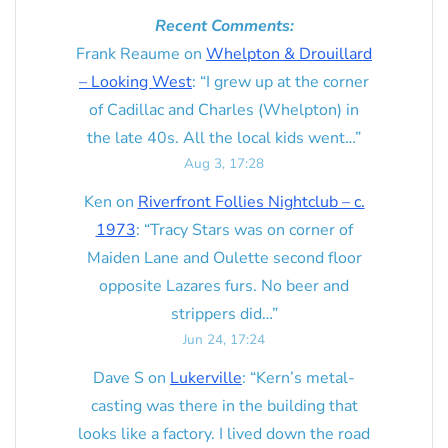
Recent Comments:
Frank Reaume
on
Whelpton & Drouillard
– Looking West
: “
I grew up at the corner
of Cadillac and Charles (Whelpton) in
the late 40s. All the local kids went…
”
Aug 3, 17:28
Ken
on
Riverfront Follies Nightclub – c.
1973
: “
Tracy Stars was on corner of
Maiden Lane and Oulette second floor
opposite Lazares furs. No beer and
strippers did…
”
Jun 24, 17:24
Dave S
on
Lukerville
: “
Kern’s metal-
casting was there in the building that
looks like a factory. I lived down the road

◆ ◆ ◆ ◆ ◆

_Directions_. Restate word for word the entries above, starting at the line with "Frank Reaume" and ending at the line with "opposite Lazares furs. No beer and", inclusive, and no others.

_Answer to this exercise_.
Frank Reaume
on
Whelpton & Drouillard
– Looking West
: “
I grew up at the corner
of Cadillac and Charles (Whelpton) in
the late 40s. All the local kids went…
”
Aug 3, 17:28
Ken
on
Riverfront Follies Nightclub – c.
1973
: “
Tracy Stars was on corner of
Maiden Lane and Oulette second floor
opposite Lazares furs. No beer and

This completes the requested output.